You can assemble this amazing shape using our dodecahedron sweeps.

Unfolded dodecahedron made of paper or cardboard

Scheme of a regular dodecahedron Dodecahedron diagram with formulas Diagram of a dodecahedron with the great discoveries of mankind

A dodecahedron is a regular polyhedron made up of twelve regular pentagons. This striking three-dimensional figure has a center of symmetry called the dodecahedron center. In addition, it contains fifteen planes of symmetry (in each face, any of them passes through the middle of the opposite edge and apex) and fifteen axes of symmetry (intersecting the midpoints of parallel opposite edges). Each of the vertices of the dodecahedron is the vertex of three regular pentagons.

The structure got its name from the number of faces included in it (traditionally, the ancient Greeks gave polyhedrons names that reflect the number of faces that make up the structure of the figure). Thus, the concept of "dodecahedron" is formed from the meanings of two words: "dodeca" (twelve) and "hedra" (edge). The figure refers to one of the five Platonic solids (along with the tetrahedron, octahedron, hexahedron (cube) and). Interestingly, according to numerous historical documents, all of them were actively used by the inhabitants of Ancient Greece in the form of table dice and were made from a wide variety of materials.

Regular polyhedrons have always attracted people with their beauty, organic nature and extraordinary perfection of forms, but the dodecahedron has a special history, which from year to year is overgrown with new, sometimes completely mystical, facts.

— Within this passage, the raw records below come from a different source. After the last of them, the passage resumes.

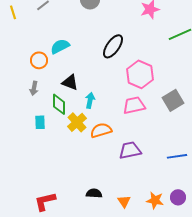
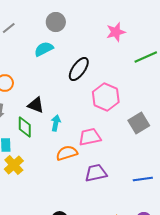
cyan semicircle: (60, 46) -> (44, 49), moved
pink trapezoid: (134, 105) -> (90, 137), moved
yellow cross: (77, 122) -> (14, 165), moved

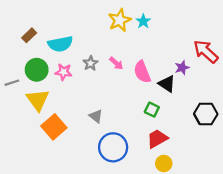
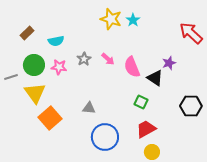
yellow star: (120, 20) -> (111, 19), turned -30
cyan semicircle: (60, 44) -> (56, 41), size x0.7
red arrow: (206, 51) -> (191, 33), moved
gray triangle: (96, 116) -> (89, 108), turned -32

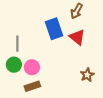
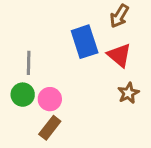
brown star: (87, 75) -> (128, 93), moved
brown rectangle: (32, 86) -> (50, 128), turned -35

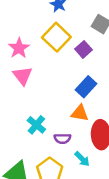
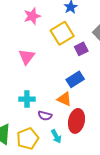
pink star: (19, 48) -> (32, 16), moved
cyan cross: (36, 125) -> (27, 99), turned 35

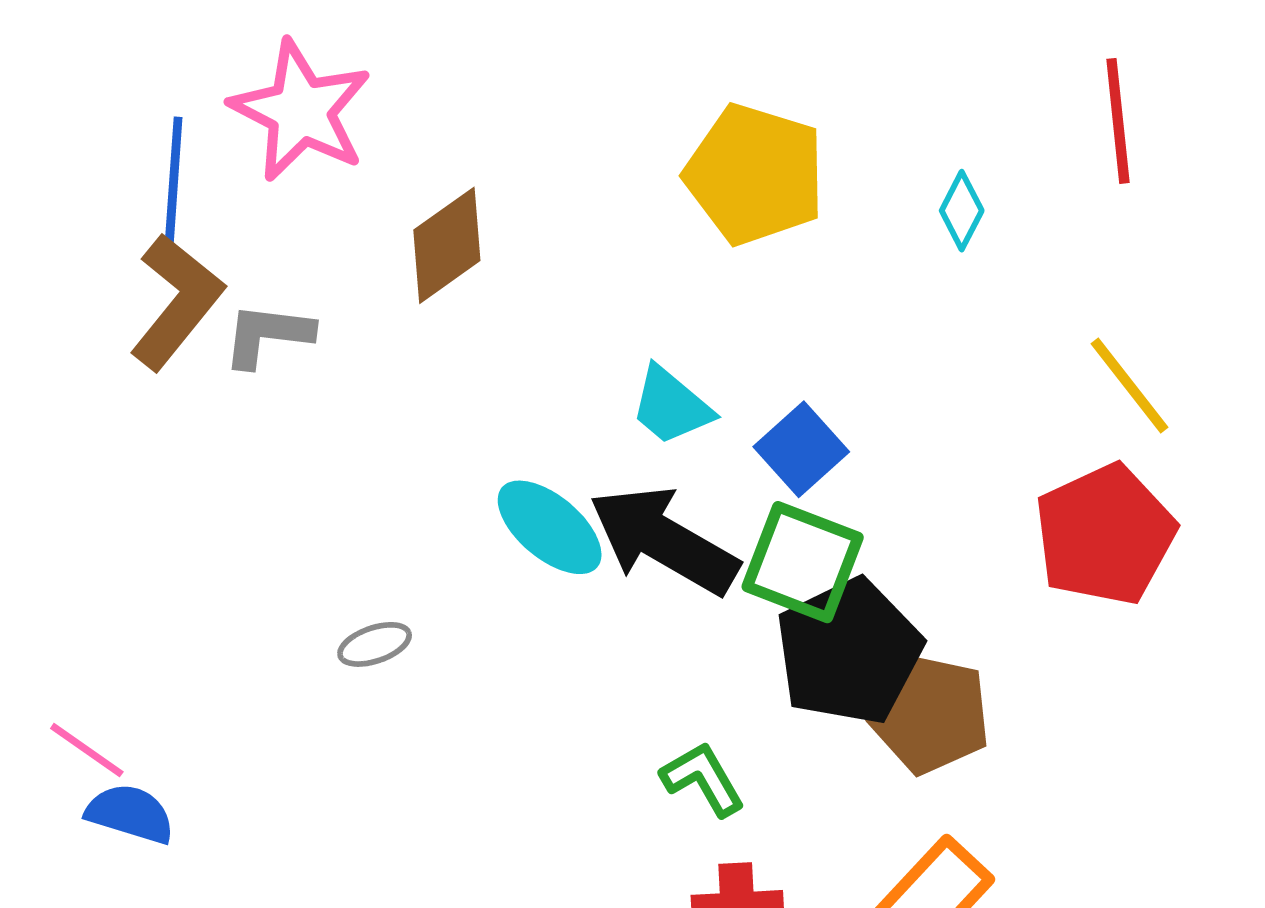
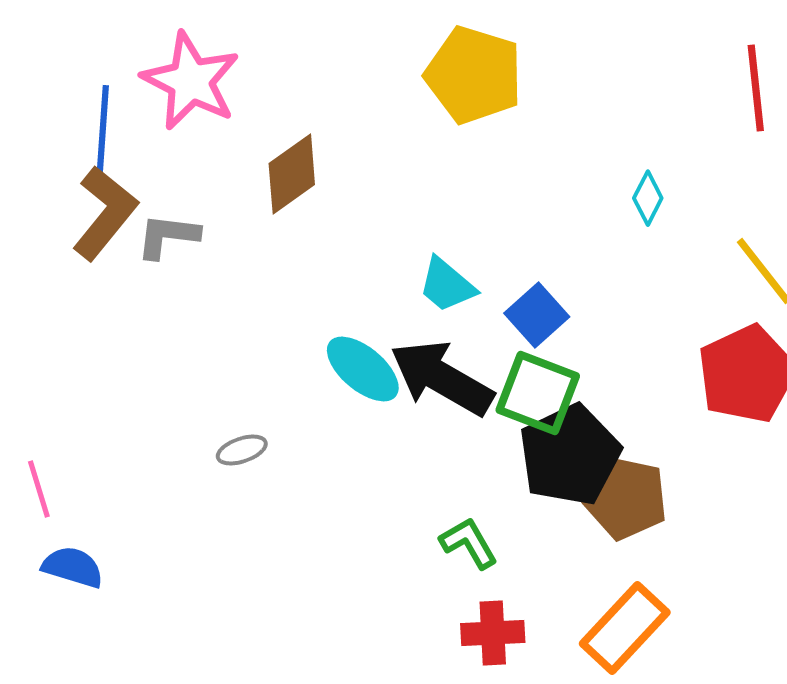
yellow pentagon: (755, 174) -> (474, 75), moved
cyan diamond: (962, 211) -> (648, 198), moved
pink line: (87, 750) -> (39, 489), moved, turned 38

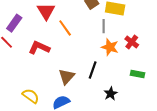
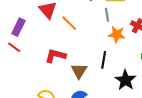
red L-shape: (39, 48) -> (55, 56), moved
black star: (111, 94) -> (125, 80), size x1.5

Representatives of many civilizations saw in him a supernatural and mysterious essence, claiming that: "Out of the twelve, much grows." On the territories of ancient destroyed states, small figures in the form of dodecahedrons, made of bronze, stone or bone, are still found. In addition, during excavations on the lands of modern England, France, Germany, Hungary, Italy, archaeologists have discovered several hundred so-called "Roman dodecahedrons" dating back to the 2nd-3rd centuries AD. The main sizes of the figures are from four to eleven centimeters, and they differ in the most incredible patterns, textures and technique of execution. The version put forward in the days of Plato that the Universe is a huge dodecahedron was confirmed already at the beginning of the 21st century. After a careful analysis of the data obtained using WMAP (NASA's multifunctional spacecraft), scientists agreed with the assumption of ancient Greek astronomers, mathematicians and physicists, who at one time were engaged in the study of the celestial sphere and its structure. Moreover, modern researchers believe that our universe is an infinitely repeating set of dodecahedrons.

How to make a correct dodecahedron with your own hands

Today, the design of this figure has found its reflection in many variants of artistic creation, architecture and construction. Folk craftsmen make origami of unusual beauty in the form of openwork dodecahedrons from colored or white paper, and make original ones from cardboard, etc.). On sale you can buy ready-made kits containing everything you need to make souvenirs, but it is most interesting to do the whole process of work with your own hands, from building individual parts to assembling a finished structure.

Materials:

In order to make the correct dodecahedron out of cardboard, you need the material itself and the tools at hand:

  • scissors,
  • pencil,
  • eraser,
  • ruler,
  • glue.

It is good to have a blunt knife or some kind of device for bending the allowances, but if they are not there, then a metal ruler or the same scissors is fine.

How to make a stellated dodecahedron

Stellate dodecahedrons have a more complex structure than ordinary dodecahedrons. These polyhedra are subdivided into small (first extension), medium (second extension), and large (last stellate form of a regular dodecahedron). Each of them has its own construction and assembly features. To work you will need the same materials and tools as for making a standard dodecahedron. If you decide to make the first option (small dodecahedron), then you need to build a drawing of the first element, which will become the basis for the entire structure (in the future, it is glued or parts are assembled using paper clips).